First, it contends that both representatives lack judgment, credibility, and truthfulness. (Doc. 94, p. 14). Second, it asserts that they have not meaningfully participated in the litigation and lack even a basic understanding of the case, their responsibilities as class representatives, or the identity of their own counsel. (Id.). The Court addresses the latter argument first. GradImages identifies several portions of Gaertner and Koy’s deposition testimony that, in their view, reflect an inadequate familiarity with the case, their
responsibilities as class representatives, or their relationship with counsel. They highlight, among other things, that: (1) Plaintiffs do not know the procedural status of the case or whether a class has been certified; (2) they do not know the identity of the current or former parties to the lawsuit; (3) they do not know whether they reviewed or approved the First Amended Complaint before its filing; and (4) they are unaware whether they owe fiduciary duties to class members. (Id., pp. 16–18). These concerns exceed what Rule 23(a)(4) requires. In the Seventh Circuit, the role of the class representative is nominal as class counsel manages the litigation. See Philips v. Asset Acceptance LLC., 736 F.3d 1076, 1080 (2013). Courts routinely hold that adequacy requires the representative only have a basic understanding of the
case, Randle v. GC Servs., L.P., 181 F.R.D. 602, 604 (N.D. Ill. 1998), and that understanding the minutiae of a case is not required, see Murray v. New Cingular Wireless Servs., Inc., 232 F.R.D. 295, 300 (N.D. Ill. 2005) (citing Culver v. City of Milwaukee, 277 F.3d 908, 913 (7th Cir. 2002). Indeed, courts have found adequacy in cases involving far more limited knowledge than is alleged here. See Paper Sys. Inc. v. Mitsubishi Corp., 193 F.R.D. 601, 608–10 (E.D. Wis. 2000) (representative
adequate despite lacking personal knowledge of many assertions in the complaint); Hayes v. Convergent Healthcare Recoveries, Inc., 2016 WL 5867818, at *8 (C.D. Ill. 2016) (representatives adequate despite being unable to recall reviewing pleadings or affidavits.). GradImages relies on Seiden v. Nicholson to support their assertion that a proposed representative that lacks substantial familiarity with the facts of the case will be found inadequate. (Doc. 94, p. 17) (citing 69 F.R.D. 681, 688 (2007)). But in that case, representatives had never seen a copy of the original complaint and
“lacked personal knowledge of the factual basis for many of the plaintiffs’ allegations.” Seiden, 69 F.R.D. at 688. The record here reflects that Gaertner and Koy are sufficiently familiar with the case. Gaertner testified that he understands what BIPA is, how his rights were allegedly violated, and his general role as class representative. (Doc. 91, Ex. A, pp. 42, 122, 137, 150). Koy did the same. (Id., Ex. B, pp. 16, 31, 141, 159). In light of this, the Court finds it immaterial that they have spent limited time communicating with counsel or were notified of this potential litigation via a targeted social media ad by counsel. When viewed in context, many of GradImages’ criticisms lose force. For
example, GradImages points to the fact that Gaertner did not know at the time of his deposition the name of the law firm that is representing him. (Doc. 94, p. 7). But the transcript reflects that Gaertner correctly identified his attorneys by name and simply failed to distinguish between two similarly named entities. (Id., Ex. B, p. 16:18–24). GradImages also argues that Gaertner and Koy provided “demonstrably false”

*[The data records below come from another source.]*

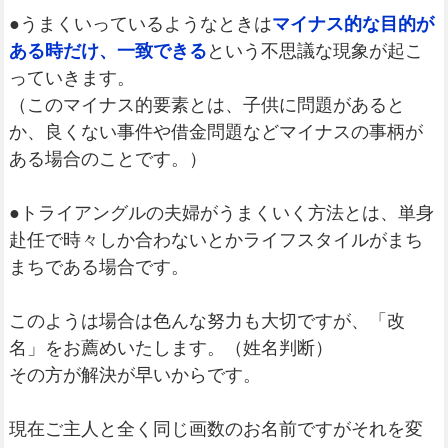
●うまくいっているようなときは
マイナス的な目的が
ある時だけ、一致できる
という不思議な現象が起こ
っていきます。
（このマイナス的要素とは、子供に問題があると
か、良くない事件や借金問題などマイナスの事柄が
ある場合のことです。）
●トライアングルの夫婦がうまくいく方法とは、単身
赴任で時々しか合わないとかライフスタイルがまち
まちである場合です。
このようは場合は色んな努力も大切ですが、「改
名」をお薦めいたします。（姓名判断）
その方が解決が早いからです。
現在ご主人と全く同じ画数のお名前ですがそれを変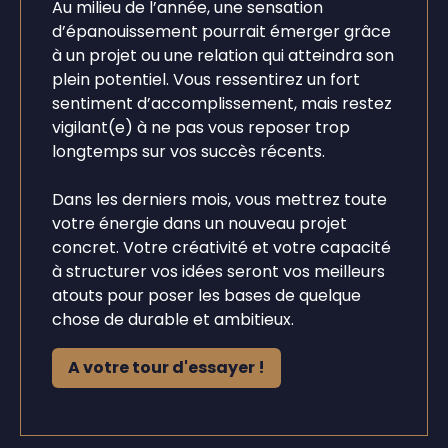
Au milieu de l’année, une sensation
d’épanouissement pourrait émerger grâce
à un projet ou une relation qui atteindra son
plein potentiel. Vous ressentirez un fort
sentiment d’accomplissement, mais restez
vigilant(e) à ne pas vous reposer trop
longtemps sur vos succès récents.
Dans les derniers mois, vous mettrez toute
votre énergie dans un nouveau projet
concret. Votre créativité et votre capacité
à structurer vos idées seront vos meilleurs
atouts pour poser les bases de quelque
chose de durable et ambitieux.
A votre tour d'essayer !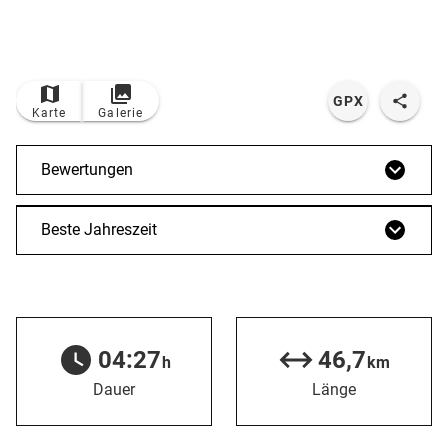
© Bildrechte: Pixabay
TOP
Route
GPX
Karte
Galerie
Bewertungen
Beste Jahreszeit
04:27
46,7
h
km
Dauer
Länge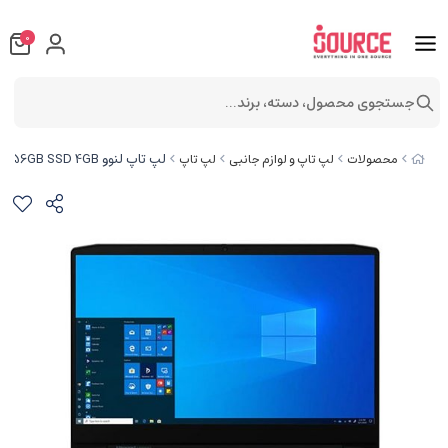
0
جستجوی محصول، دسته، برند...
لپ تاپ لنوو IdeaPad Gaming 3 i7 11370H 8GB 1TB+256GB SSD 4GB
محصولات
لپ تاپ و لوازم جانبی
لپ تاپ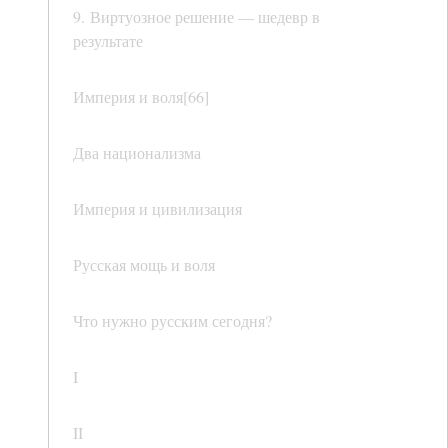
9. Виртуозное решение — шедевр в
результате
Империя и воля[66]
Два национализма
Империя и цивилизация
Русская мощь и воля
Что нужно русским сегодня?
I
II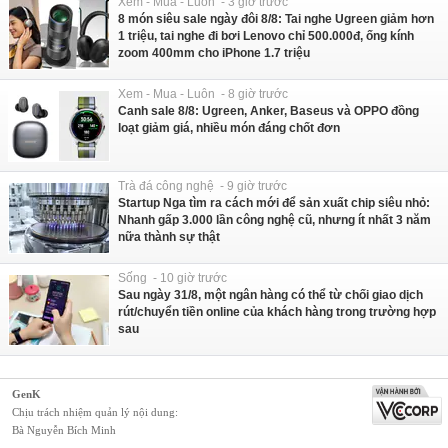
Xem - Mua - Luôn - 3 giờ trước
8 món siêu sale ngày đôi 8/8: Tai nghe Ugreen giảm hơn
1 triệu, tai nghe đi bơi Lenovo chỉ 500.000đ, ống kính
zoom 400mm cho iPhone 1.7 triệu
Xem - Mua - Luôn - 8 giờ trước
Canh sale 8/8: Ugreen, Anker, Baseus và OPPO đồng
loạt giảm giá, nhiều món đáng chốt đơn
Trà đá công nghệ - 9 giờ trước
Startup Nga tìm ra cách mới để sản xuất chip siêu nhỏ:
Nhanh gấp 3.000 lần công nghệ cũ, nhưng ít nhất 3 năm
nữa thành sự thật
Sống - 10 giờ trước
Sau ngày 31/8, một ngân hàng có thể từ chối giao dịch
rút/chuyển tiền online của khách hàng trong trường hợp
sau
GenK
Chịu trách nhiệm quản lý nội dung:
Bà Nguyễn Bích Minh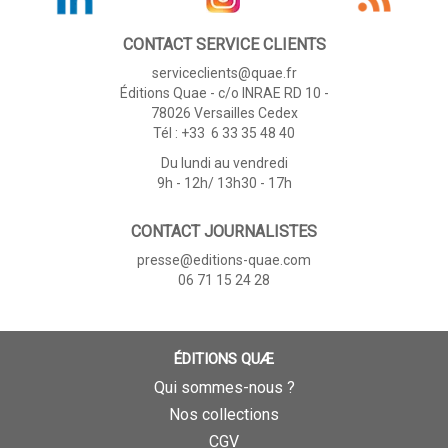
CONTACT SERVICE CLIENTS
serviceclients@quae.fr
Éditions Quae - c/o INRAE RD 10 -
78026 Versailles Cedex
Tél : +33 6 33 35 48 40
Du lundi au vendredi
9h - 12h/ 13h30 - 17h
CONTACT JOURNALISTES
presse@editions-quae.com
06 71 15 24 28
ÉDITIONS QUÆ
Qui sommes-nous ?
Nos collections
CGV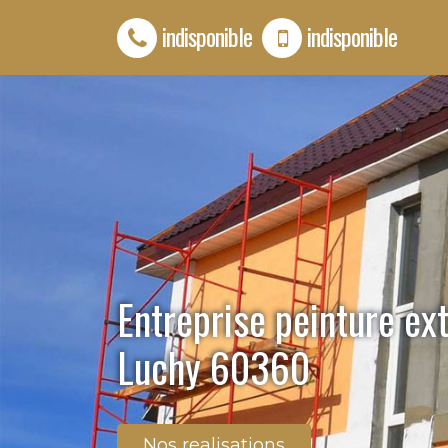
indisponible
indisponible
Entreprise peinture ex
Luchy 60360
Nos realisations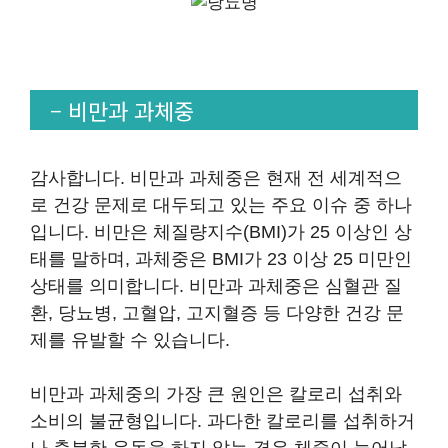
– 비만과 과체중
감사합니다. 비만과 과체중은 현재 전 세계적으
로 건강 문제로 대두되고 있는 주요 이슈 중 하나
입니다. 비만은 체질량지수(BMI)가 25 이상인 상
태를 말하며, 과체중은 BMI가 23 이상 25 미만인
상태를 의미합니다. 비만과 과체중은 심혈관 질
환, 당뇨병, 고혈압, 고지혈증 등 다양한 건강 문
제를 유발할 수 있습니다.
비만과 과체중의 가장 큰 원인은 칼로리 섭취와
소비의 불균형입니다. 과다한 칼로리를 섭취하거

testimony, which calls into question their adequacy to serve as representatives (Id., p. 10). GradImages bases this assertion on Koy’s alleged failure to initially list certain individuals with whom she discussed the litigation, and Gaertner’s statement that he “closely reviewed his interrogatory answers via the DocuSign process,” among other discrepancies. (Id.). The record does not support such a characterization. Defendants rely on In re Northfield Laboratory, Inc. Securities Litigation to argue inadequacy of a class representative when false testimony is given. (Id. (citing
267 F.R.D. 536 (2010)). However, in Northfield, the proposed representative was found inadequate due to what the court perceived as a “willingness to give a false answer.” 267 F.R.D. at 542. No such intentional falsehoods are found in this case. GradImages argues that Koy failed to disclose conversations she had with GradImages in his initial interrogatory responses. (Doc. 94, p. 10). However, her deposition makes clear that the conversations with individuals which GradImages argues should have been disclosed in the initial interrogatory responses did not occur until after the responses were filed. (See Doc. 94, Ex. A 86:16–24, 91–93:15, 165:23– 166). Once the conversations occurred, Koy supplemented her answers. (Id., Ex. D, ¶ 9).
As for Gaertner, GradImages contends that he could not have closely reviewed the interrogatory answers because the “DocuSign document shows he only reviewed his answers for a mere 33 seconds prior to execution.” (Id., p. 10). However, as Plaintiffs point out, Gaertner’s testimony later explains that he reviewed the document for the longer claimed duration prior to viewing the document through DocuSign. (Id., Ex. B, p. 164:13–16).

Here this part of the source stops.